I have learnt many things already.

Firstly, I read a Durham University press release on Enhanced Oil Recovery (EOR), from which I discovered that injecting carbon dioxide (CO2) into North Sea oil reservoirs would generate enough oil to "power, heat and transport the UK for two years."

The heat and power sound great, especially with current domestic energy prices, but I'm not so keen on us being transported for two years.  Where would we end up?

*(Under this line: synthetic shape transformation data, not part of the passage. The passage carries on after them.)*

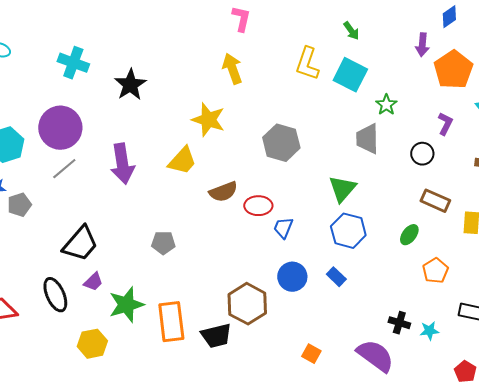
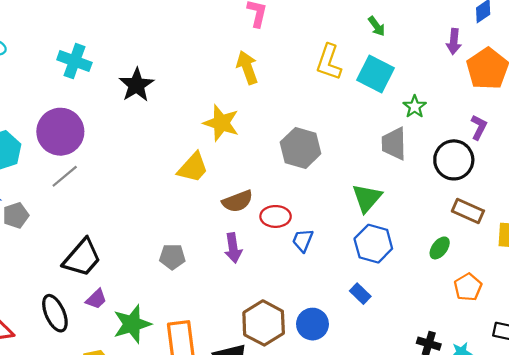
black circle: (422, 154) -> (454, 160), size x1.6
purple arrow: (122, 164) -> (233, 248), moved, size x0.7
blue circle: (292, 277) -> (312, 324), moved

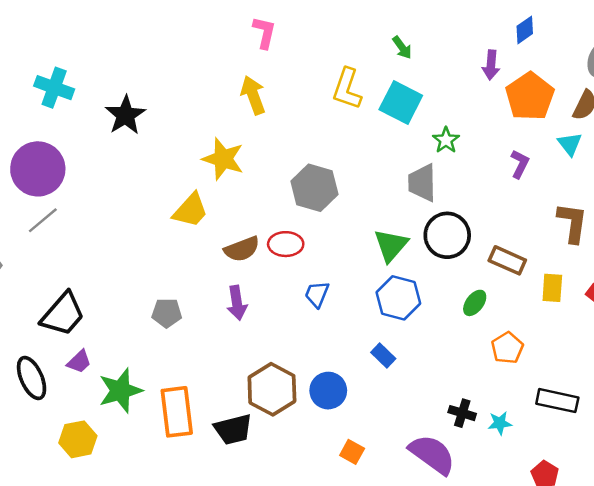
black circle: (454, 160) -> (447, 235), moved
red ellipse: (276, 216) -> (286, 244), moved

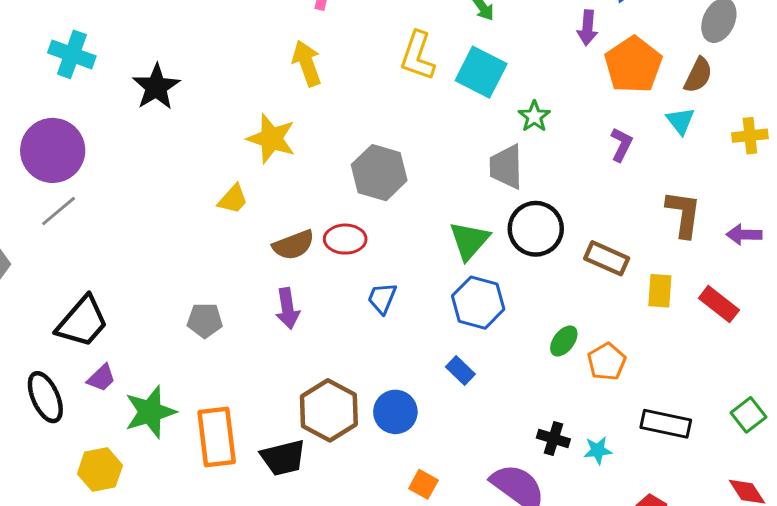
yellow trapezoid: (191, 210) -> (233, 199), size x0.7
green ellipse: (475, 303) -> (564, 341), moved

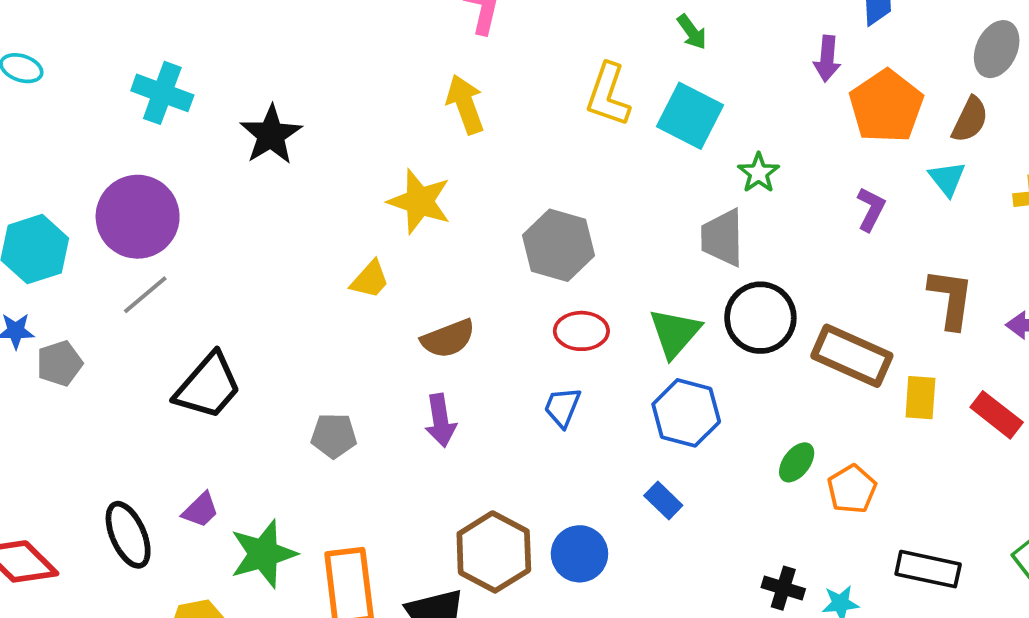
red ellipse: (345, 239) -> (581, 331), moved
brown rectangle: (607, 258) -> (852, 356), size x1.4
black trapezoid: (82, 322) -> (208, 386), moved

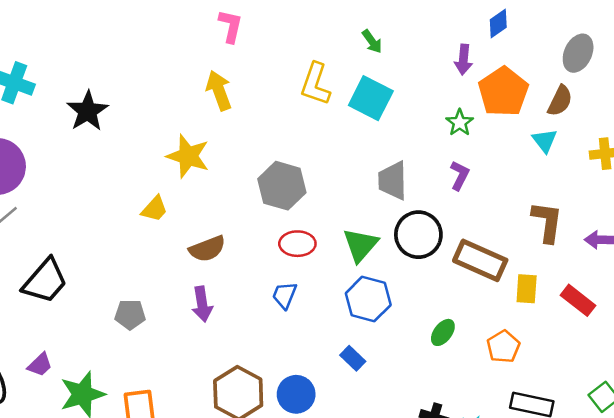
green star: (759, 173) -> (460, 123), moved
purple L-shape: (871, 209) -> (460, 175), moved
orange pentagon: (852, 489) -> (503, 347), moved

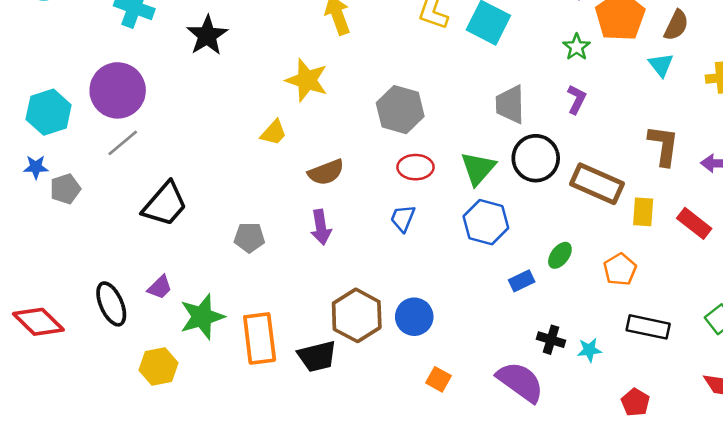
blue rectangle: (353, 358) -> (522, 281), moved, turned -70

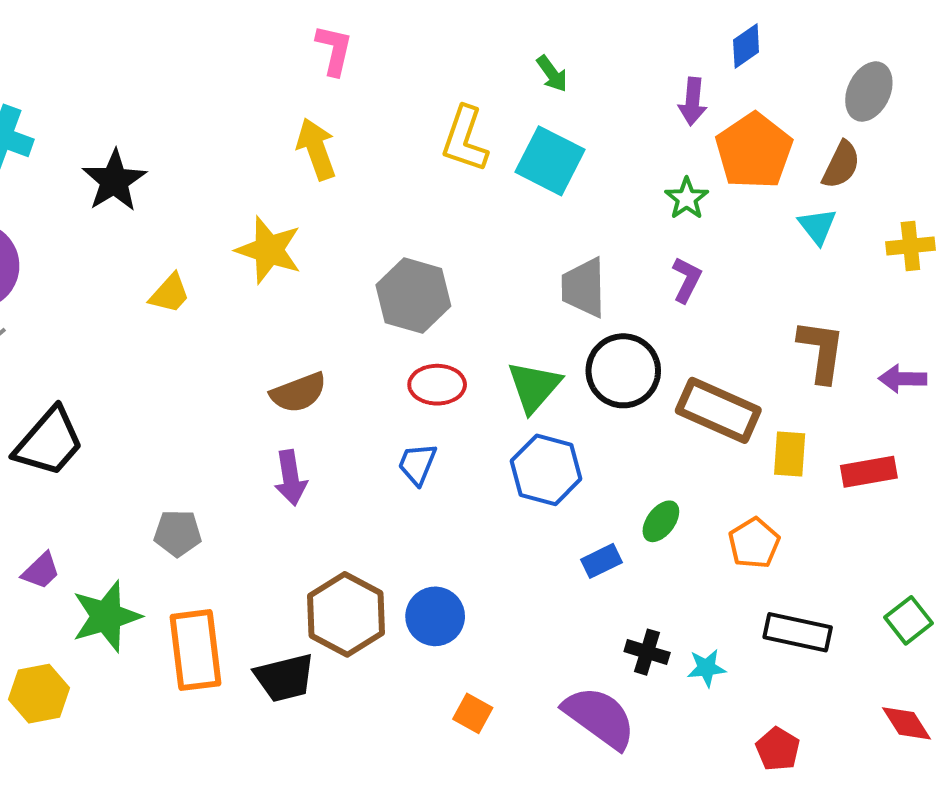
yellow trapezoid: (274, 133) -> (170, 294), moved
red rectangle: (694, 223) -> (869, 472), turned -48
gray pentagon: (249, 237) -> (178, 533), moved

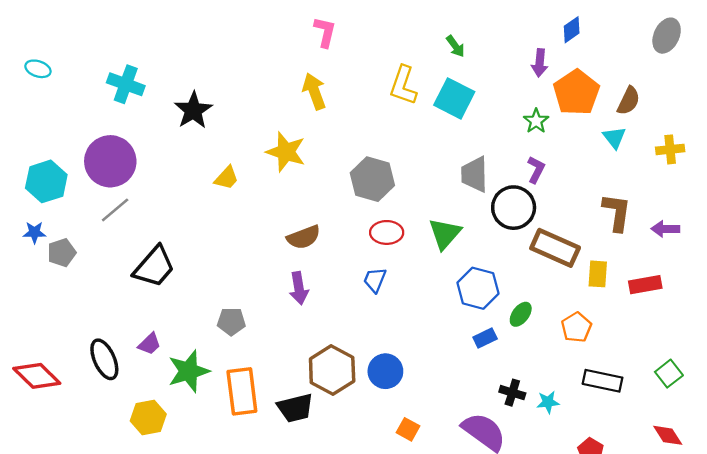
gray ellipse: (869, 92) -> (667, 36), moved
black circle: (623, 371) -> (514, 208), moved
blue hexagon: (546, 470) -> (478, 288), moved

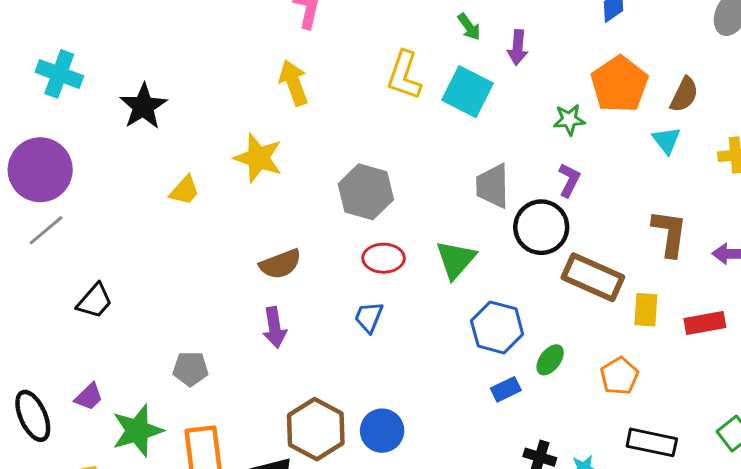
purple arrow: (540, 63) -> (518, 47), moved
green star: (536, 121) -> (569, 120), turned 30
black trapezoid: (154, 267) -> (95, 301), size x0.7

Then I was looking into saline aquifers, where CO2 might be stored, and examined a website from the Massachussetts Institute of Technology (MIT).  The porosity and permeability of the aquifers will affect how much CO2 can be stored, but 'policy makers must determine...the ownership of pore space.'

I'd never thought of such a concept, and found myself turning all Cockerney:

"Oi, you 'orrible berk! Get your greasy 'ands off my pore space!"

How much of your pore space do you own?


Finally, I was trying to find out about existing CCS projects.  I learnt that Sleipner, in the Norwegian North Sea, was the world's first commercial, full-scale CCS plant.  Due to a typo, however, I discovered first that Sleipnir was a Norse octohorse.

Who knows what exciting discoveries await me tomorrow?